6.11 Performance Tips

6.11.1 General Tips

  • If your program is fast enough, forget about speeding it up. Just make it simple and readable.
  • If your program is way too slow, the tips below will probably not solve your problem. You should find a better overall algorithm.
  • The easiest way to gain a bit of speed is to turn off run-time type-checking. Insert the line:
without type_check

at the top of your main .ex file, ahead of any include statements. You'll typically gain between 0 and 20 percent depending on the types you have defined, and the files that you are including. Most of the standard include files do some user-defined type-checking. A program that is completely without user-defined type-checking might still be speeded up slightly.
Also, be sure to remove, or comment-out, any

with trace
with profile
with profile_time

statements. with trace (even without any calls to trace), and with profile can easily slow you down by 10% or more. with profile_time might slow you down by 1%. Each of these options will consume extra memory as well.

  • Calculations using integer values are faster than calculations using floating-point numbers
  • Declare variables as integer rather than atom where possible, and as sequence rather than object where possible.

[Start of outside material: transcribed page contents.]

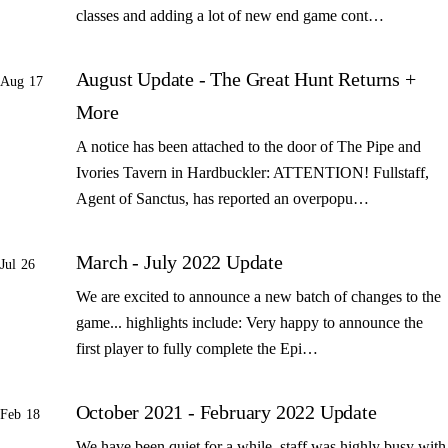
classes and adding a lot of new end game cont…
August Update - The Great Hunt Returns +
Aug 17
More
A notice has been attached to the door of The Pipe and
Ivories Tavern in Hardbuckler: ATTENTION! Fullstaff,
Agent of Sanctus, has reported an overpopu…
March - July 2022 Update
Jul 26
We are excited to announce a new batch of changes to the
game... highlights include: Very happy to announce the
first player to fully complete the Epi…
October 2021 - February 2022 Update
Feb 18
We have been quiet for a while, staff was highly busy with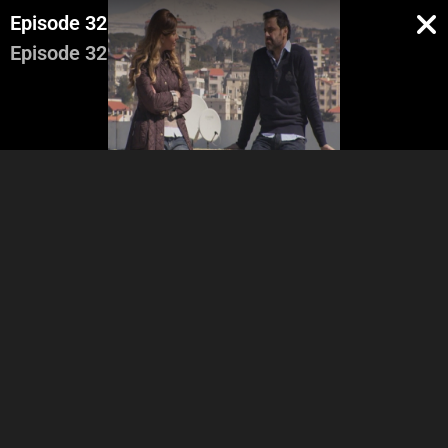
Episode 32
Episode 32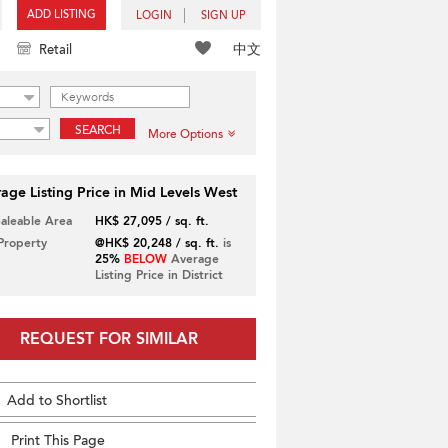
ADD LISTING
LOGIN
SIGN UP
中文
Retail
SEARCH
More Options
age Listing Price in Mid Levels West
Saleable Area
HK$ 27,095 / sq. ft.
 Property
@HK$ 20,248 / sq. ft.
is
25%
BELOW
Average
Listing Price in District
REQUEST FOR SIMILAR
Add to Shortlist
Print This Page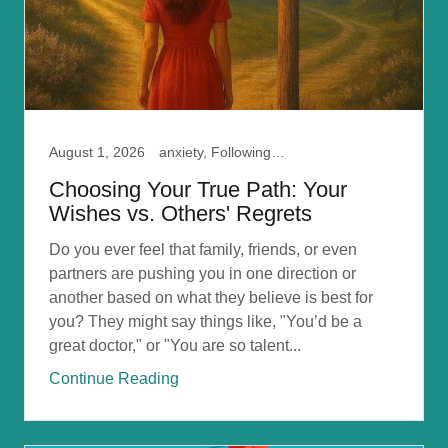
August 1, 2026
anxiety, Following your Path, Self Doubt
Choosing Your True Path: Your
Wishes vs. Others' Regrets
Do you ever feel that family, friends, or even
partners are pushing you in one direction or
another based on what they believe is best for
you? They might say things like, "You’d be a
great doctor," or "You are so talent...
Continue Reading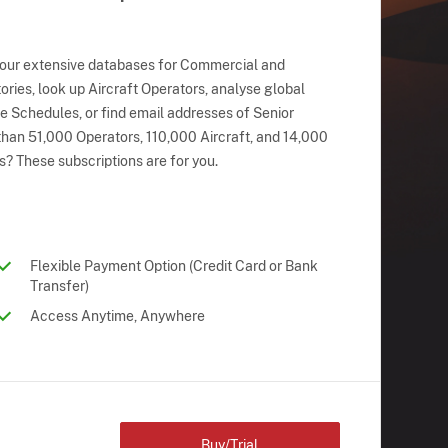
 our extensive databases for Commercial and
ries, look up Aircraft Operators, analyse global
ne Schedules, or find email addresses of Senior
han 51,000 Operators, 110,000 Aircraft, and 14,000
s? These subscriptions are for you.
Flexible Payment Option (Credit Card or Bank
Transfer)
Access Anytime, Anywhere
Buy/Trial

This usually gains you a few percent in speed.
  • In an expression involving floating-point calculations, it's usually faster to write constant numbers in floating point form, e.g. when x has a floating-point value, say, x = 9.9

    change:
x = x * 5

to:

x = x * 5.0

This saves the interpreter from having to convert integer 5 to floating-point 5.0 each time.

  • Euphoria does short-circuit evaluation of if, elsif, and while conditions involving and and or. Euphoria will stop evaluating any condition once it determines if the condition is true or not. For instance in the if-statement:
if x > 20 and y = 0 then
    ...
end if

The "y = 0" test will only be made when "x > 20" is true.
For maximum speed, you can order your tests. Do "x > 20" first if it is more likely to be false than "y = 0".
In general, with a condition "A and B", Euphoria will not evaluate the expression B, when A is false (zero). Similarly, with a condition like "A or B", B will not be evaluated when A is true (non-zero).
Simple if-statements are highly optimized. With the current version of the interpreter, nested simple if's that compare integers are usually a bit faster than a single short-circuit if-statement e.g.:

if x > 20 then
    if y = 0 then
       ...
    end if
end if
  • The speed of access to private variables, local variables and global variables is the same.
  • There is no performance penalty for defining constants versus plugging in hard-coded literal numbers. The speed of:
y = x * MAX

is exactly the same as:

y = x * 1000

where you've previously defined:

constant MAX = 1000
  • There is no performance penalty for having lots of comments in your program. Comments are completely ignored. They are not executed in any way. It might take a few milliseconds longer for the initial load of your program, but that's a very small price to pay for future maintainability, and when you bind your program, or translate your program to C, all comments are stripped out, so the cost becomes absolute zero.

6.11.2 Measuring Performance

In any programming language, and especially in Euphoria, you really have to make measurements before drawing conclusions about performance.

Euphoria provides both execution-count profiling, as well as time profiling. You will often be surprised by the results of these profiles. Concentrate your efforts on the places in your program that are using a high percentage of the total time (or at least are executed a large number of times.) There's no point to rewriting a section of code that uses 0.01% of the total time. Usually there will be one place, or just a few places where code tweaking will make a significant difference.

You can also measure the speed of code by using the time() function. e.g.

atom t = time()
for i = 1 to 10000 do
    -- small chunk of code here
end for
? time() - t

You might rewrite the small chunk of code in different ways to see which way is faster.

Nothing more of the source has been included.